CISA added two high-severity Android Framework vulnerabilities—CVE-2025-48572 and CVE-2025-48633—to its Known Exploited Vulnerabilities (KEV) catalog on December 1, 2025, confirming limited, targeted exploitation in the wild. These zero-days, addressed in Google’s December 2025 Android Security Bulletin (patch levels 2025-12-01 and 2025-12-05), affect Android 13 through 16 and enable privilege escalation and information disclosure without user interaction.
CVE-2025-48572: Background Privilege Escalation
This flaw stems from a permissions bypass in the Android Frameworks Base package, allowing malicious apps to launch unauthorized activities from the background. Attackers exploit it for local escalation of privileges, bypassing sandbox restrictions to access sensitive system functions like installing malware or altering device controls. No additional execution privileges or user interaction are needed, making it ideal for chaining with social engineering or sideloaded apps in targeted spyware campaigns.

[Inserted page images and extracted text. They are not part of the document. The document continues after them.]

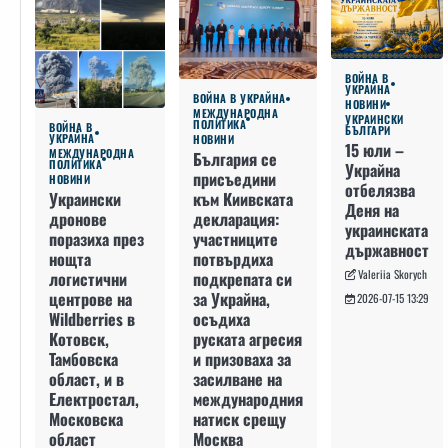
ВОЙНА В
УКРАЙНА
ВОЙНА В УКРАЙНА
НОВИНИ
МЕЖДУНАРОДНА
УКРАИНСКИ
ПОЛИТИКА
ВОЙНА В
БЪЛГАРИ
УКРАЙНА
НОВИНИ
15 юли –
МЕЖДУНАРОДНА
България се
ПОЛИТИКА
Украйна
присъедини
НОВИНИ
отбелязва
към Киивската
Украински
Деня на
декларация:
дронове
украинската
участниците
поразиха през
държавност
потвърдиха
нощта
Valeriia Skorych
подкрепата си
логистични
за Украйна,
центрове на
2026-07-15 13:29
осъдиха
Wildberries в
руската агресия
Котовск,
и призоваха за
Тамбовска
засилване на
област, и в
международния
Електростал,
натиск срещу
Московска
Москва
област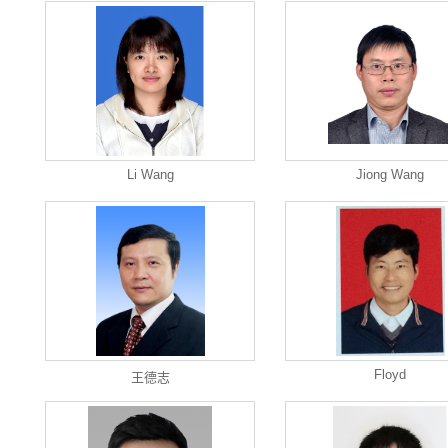
Li Wang
Jiong Wang
Floyd
王德志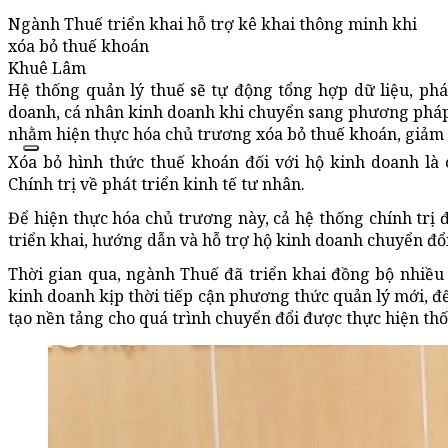
Ngành Thuế triển khai hỗ trợ kê khai thông minh khi
xóa bỏ thuế khoán
Khuê Lâm
Hệ thống quản lý thuế sẽ tự động tổng hợp dữ liệu, phát 
doanh, cá nhân kinh doanh khi chuyển sang phương pháp 
nhằm hiện thực hóa chủ trương xóa bỏ thuế khoán, giảm t
Xóa bỏ hình thức thuế khoán đối với hộ kinh doanh là
Chính trị về phát triển kinh tế tư nhân.
Để hiện thực hóa chủ trương này, cả hệ thống chính trị 
triển khai, hướng dẫn và hỗ trợ hộ kinh doanh chuyển đổ
Thời gian qua, ngành Thuế đã triển khai đồng bộ nhiều
kinh doanh kịp thời tiếp cận phương thức quản lý mới, đế
tạo nền tảng cho quá trình chuyển đổi được thực hiện thố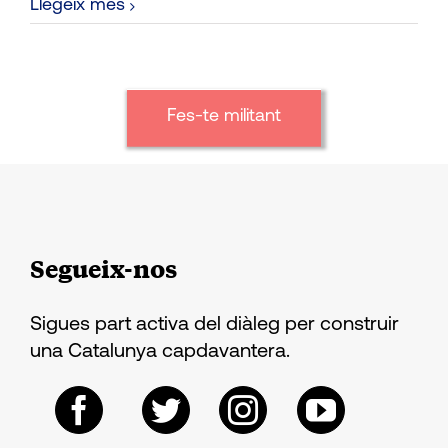
Llegeix més
Fes-te militant
Segueix-nos
Sigues part activa del diàleg per construir
una Catalunya capdavantera.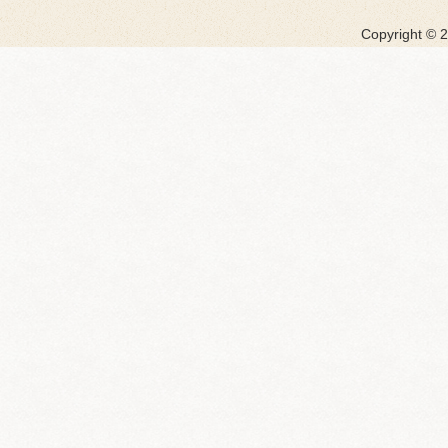
Copyright ©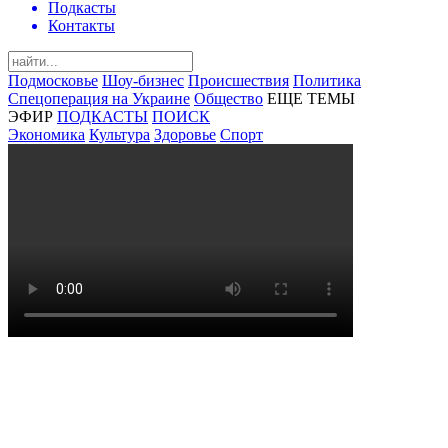
Подкасты
Контакты
Подмосковье
Шоу-бизнес
Происшествия
Политика
Спецоперация на Украине
Общество
ЕЩЕ ТЕМЫ
ЭФИР
ПОДКАСТЫ
ПОИСК
Экономика
Культура
Здоровье
Спорт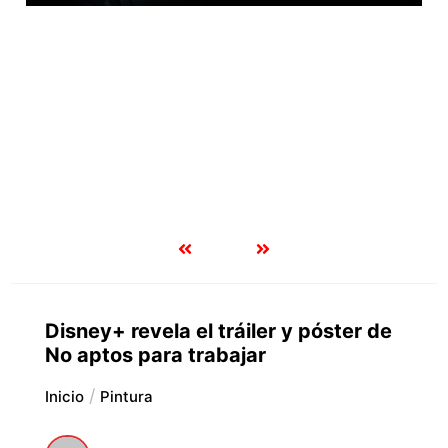
Disney+ revela el tráiler y póster de
No aptos para trabajar
Inicio
Pintura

CVE-2025-48633: Sensitive Data Leak
CVE-2025-48633 enables Android apps to disclose sensitive information from the Framework layer, such as app states, user credentials, or system data, without elevated rights. Residing in core APIs and libraries that apps rely on, it creates a foothold for deeper attacks when paired with escalation bugs like CVE-2025-48572. Google notes its use in limited attacks, likely by state actors or commercial surveillance tools targeting high-value individuals.
Mitigation and Enterprise Response
Apply security patch levels 2025-12-01 or later via MDM platforms to close both flaws across fleets.Restrict background app activity, disable sideloading, and monitor for anomalous Framework API calls or privilege jumps using EDR tools. Federal agencies face a December 23 remediation deadline under BOD 22-01, but all orgs should prioritize due to active threats.